Dairy Beef Production from Mixtures of Sugarcane Bagasse and Concentrates

How to Cite

Randel, P. F. (1970). Dairy Beef Production from Mixtures of Sugarcane Bagasse and Concentrates. The Journal of Agriculture of the University of Puerto Rico, 54(2), 237–246. https://doi.org/10.46429/jaupr.v54i2.11089


Sixteen Holstein-Friesian and Brown Swiss male calves, ranging in age from 212 to 278 days and in weight from 162 to 339 pounds, were fed to slaughter weights of approximately 1,000 pounds on four mixtures of sugarcane bagasse and concentrates. All four mixtures were fed ad libitum as the sole diet to two pairs of animals in two separate pens. The diets contained two levels of bagasse (20 and 30 percent) and two levels of crude protein (approximately 12.5 and 16 percent), thus constituting a 2X2 factorial design. The following respective average responses were observed on diets A (low bagasse-low protein), B (low bagasse-high protein), C (high bagasse-low protein), and D (high bagasse-high protein): Daily liveweight gain, 2.46, 2.61, 2.54, and 2.33 pounds; daily feed consumption, 19.3, 19.0, 20.5, and 19.7 pounds; and feed consumed per pound of gain, 7.84, 7.28, 8.07, and 8.45 pounds.

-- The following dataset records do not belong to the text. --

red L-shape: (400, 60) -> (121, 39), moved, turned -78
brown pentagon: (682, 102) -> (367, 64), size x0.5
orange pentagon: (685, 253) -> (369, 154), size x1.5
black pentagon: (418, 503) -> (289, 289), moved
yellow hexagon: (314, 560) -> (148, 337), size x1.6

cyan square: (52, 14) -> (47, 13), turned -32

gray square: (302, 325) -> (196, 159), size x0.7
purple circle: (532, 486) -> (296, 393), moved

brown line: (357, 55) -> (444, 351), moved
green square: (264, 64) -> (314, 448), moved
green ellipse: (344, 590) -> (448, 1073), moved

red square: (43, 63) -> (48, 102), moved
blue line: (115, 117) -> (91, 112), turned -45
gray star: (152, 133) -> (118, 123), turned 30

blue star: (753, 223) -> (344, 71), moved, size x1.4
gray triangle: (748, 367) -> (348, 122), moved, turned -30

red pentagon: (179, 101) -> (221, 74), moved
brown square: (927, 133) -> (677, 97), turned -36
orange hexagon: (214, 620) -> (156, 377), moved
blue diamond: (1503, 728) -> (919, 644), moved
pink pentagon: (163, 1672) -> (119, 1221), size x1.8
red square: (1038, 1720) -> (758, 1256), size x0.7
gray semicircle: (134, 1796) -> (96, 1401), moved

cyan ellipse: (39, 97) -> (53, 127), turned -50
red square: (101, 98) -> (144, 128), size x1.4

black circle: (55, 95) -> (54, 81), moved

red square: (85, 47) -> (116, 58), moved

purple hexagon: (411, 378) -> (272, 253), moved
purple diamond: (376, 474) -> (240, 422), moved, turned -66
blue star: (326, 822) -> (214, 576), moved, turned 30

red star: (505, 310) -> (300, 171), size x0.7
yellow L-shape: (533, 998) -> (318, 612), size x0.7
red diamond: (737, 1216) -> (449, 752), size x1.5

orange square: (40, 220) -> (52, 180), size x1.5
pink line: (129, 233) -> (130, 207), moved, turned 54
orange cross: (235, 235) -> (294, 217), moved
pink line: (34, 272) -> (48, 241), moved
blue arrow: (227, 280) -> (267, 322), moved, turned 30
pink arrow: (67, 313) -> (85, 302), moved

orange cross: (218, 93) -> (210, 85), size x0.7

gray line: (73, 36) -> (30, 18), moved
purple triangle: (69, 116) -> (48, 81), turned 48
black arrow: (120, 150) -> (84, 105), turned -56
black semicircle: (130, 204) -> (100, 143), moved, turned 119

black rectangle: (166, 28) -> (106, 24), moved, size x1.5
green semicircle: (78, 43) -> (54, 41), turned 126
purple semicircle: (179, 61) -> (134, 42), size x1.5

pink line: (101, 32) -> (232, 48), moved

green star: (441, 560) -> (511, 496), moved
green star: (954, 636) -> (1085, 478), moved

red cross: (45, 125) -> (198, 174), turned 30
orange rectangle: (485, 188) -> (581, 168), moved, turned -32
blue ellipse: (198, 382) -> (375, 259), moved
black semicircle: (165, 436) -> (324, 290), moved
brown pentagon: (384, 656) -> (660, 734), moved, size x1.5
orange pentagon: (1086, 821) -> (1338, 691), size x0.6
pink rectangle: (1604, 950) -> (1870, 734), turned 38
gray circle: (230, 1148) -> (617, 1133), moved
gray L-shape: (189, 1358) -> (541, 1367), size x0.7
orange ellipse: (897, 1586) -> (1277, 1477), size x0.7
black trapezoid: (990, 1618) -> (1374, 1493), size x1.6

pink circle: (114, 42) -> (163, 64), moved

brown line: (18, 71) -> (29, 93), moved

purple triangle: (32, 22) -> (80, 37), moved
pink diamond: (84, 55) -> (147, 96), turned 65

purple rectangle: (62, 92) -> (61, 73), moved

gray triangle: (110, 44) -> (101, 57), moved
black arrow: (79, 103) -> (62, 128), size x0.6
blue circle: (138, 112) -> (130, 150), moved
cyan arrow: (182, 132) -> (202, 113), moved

None of these differences among treatments were significant. The feed conversion ratios were in the range of 4.5 to 5.5 during the first month and thereafter increased steadily to values approaching and/or above 10.0. During the 24-hour pre-slaughter shrink the animals fed the high-bagasse diets lost proportionately more liveweight than the animals fed the lowbagasse rations (5.13 and 5.09 vs. 3.10 and 3.35 percent). The same result was found as to weight lost by the carcass upon chilling (1.98 and 1.55 vs. 1.32 and 1.33 percent). The diets had no significant effects on chilled carcass dressing percentages, the averages being 54.3, 54.8, 52.6, and 53.4 for A through D, respectively. Neither were there any significant differences among treatments in the percentages of chilled carcass weight represented by the various wholesale cuts nor in the Wamer-Bratzler shear force-scores of meat samples from the rib or round. It is concluded that all four formulas gave excellent and comparable results in growth response of the animals and their carcass yields. The higher level of protein was not significantly beneficial, nor the higher level of bagasse significantly detrimental.